MR spectra obtained in control animals and C6-bearing animals for comparison of metabolite amplitudes were processed using a java-based version of the MR user interface package jMRUI. A first-order phasing and a Lorentzian apodization of 5 Hz were performed and the residual water components were removed using the HLSVD (Hankel-Lanczos Singular Value Decomposition) algorithm. The Quest (QUantum ESTimation) module was used for the identification of the resonance of the metabolites. Spectra obtained in animals were fitted and quantified with the QUEST (quantitation based on Quantum ESTimation) procedure from jMRUI41. A basis set of 12 metabolite spectra was simulated at 7T for the in vivo experimental protocol using the NMR Scope-B. The basis set included choline and phosphocholine (tCho), lactate (Lac), creatine and phosphocreatine (tCr), N-acetylaspartate and N-acetylaspartylglutamate (tNAA), glutamate (Glu), glutamine (Gln), myo-inositol (mI) and taurine (Tau).
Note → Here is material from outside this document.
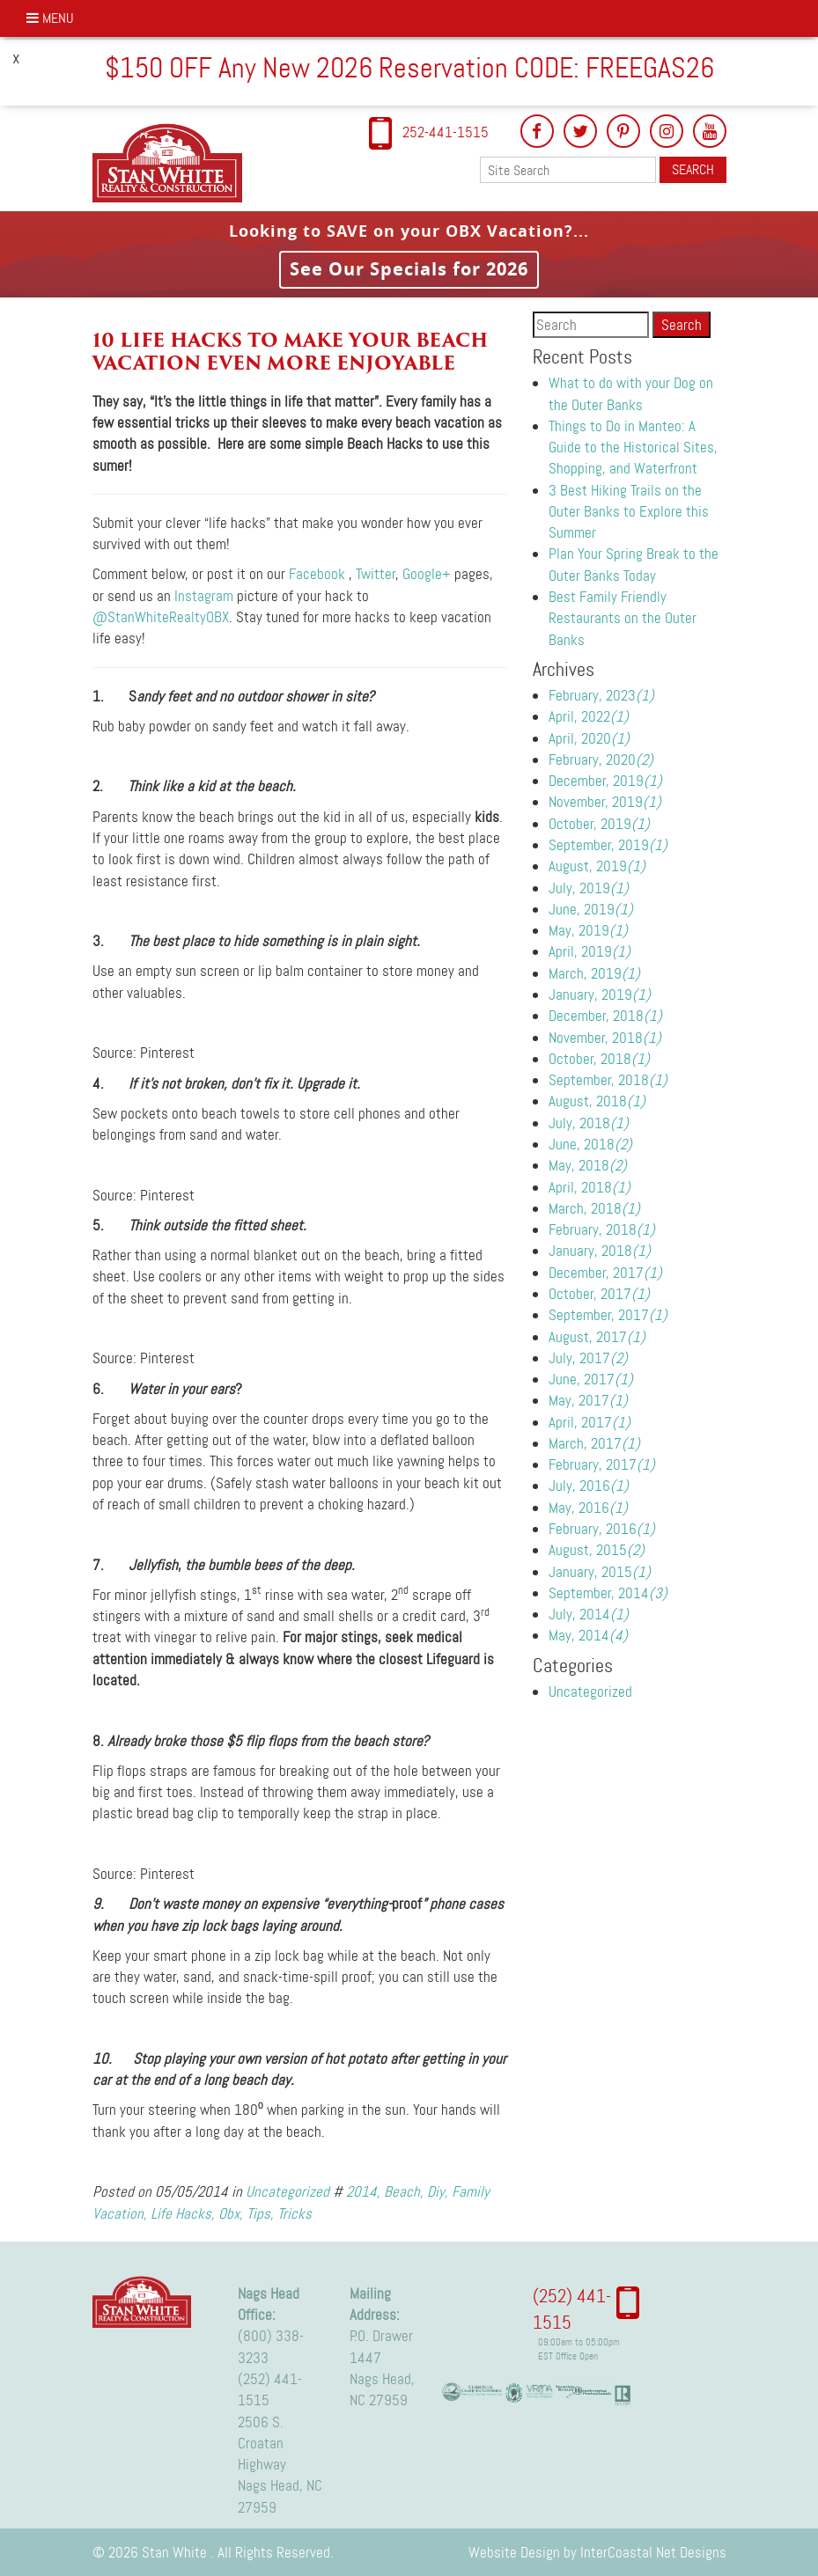 Image resolution: width=818 pixels, height=2576 pixels. Describe the element at coordinates (437, 2191) in the screenshot. I see `Diy,` at that location.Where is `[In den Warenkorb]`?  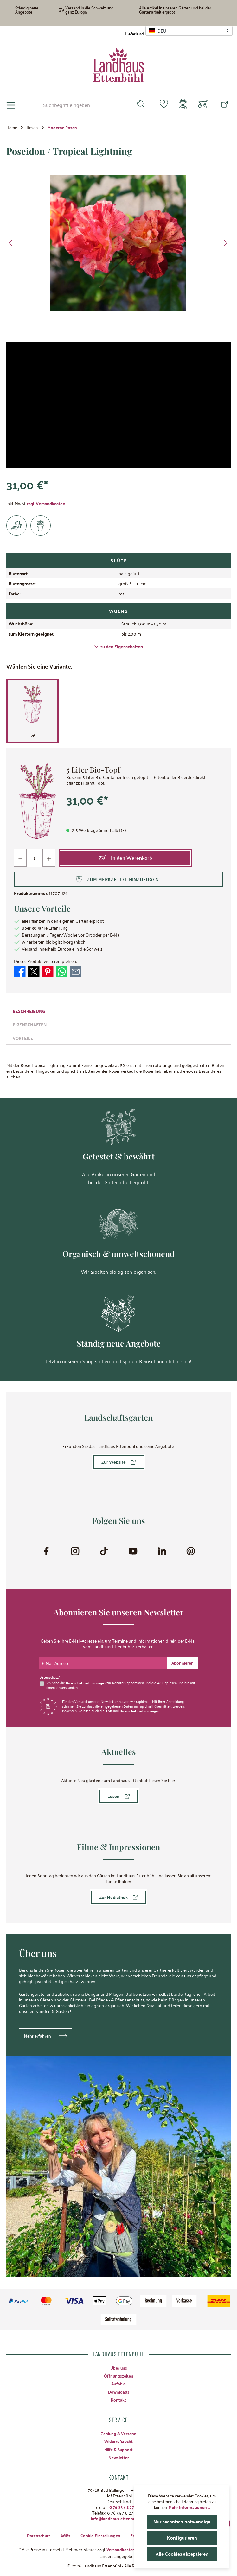
[In den Warenkorb] is located at coordinates (125, 858).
Only peak quantifications with a Cramer-Rao lower bound greater than 20% of the SNR were considered sufficiently reliable42.

LCModel (Linear Combination of Model spectra) software43 was used to estimate metabolite peak areas during CED of ChoK\(\alpha\) solution. To compute the absolute quantification of each metabolite, the experimental spectrum was fitted between 0.5 and 4.1 ppm with a group of basis sets for the spectrum of a specific metabolite for the PRESS proton MRS sequence for a TE equal to 15 ms. No baseline correction and zero filling were applied to the in vivo data prior to analysis in LCModel.

Statistical analysis

The software environment R for statistical computing and graphics was used for the comparison of metabolite concentration ratio between control animals and C6 tumor-bearing animals.

Analysis of spectra evolution during CED of solutions in C6-glioma was performed using Prism software (GraphPad Software, Boston, MA, USA).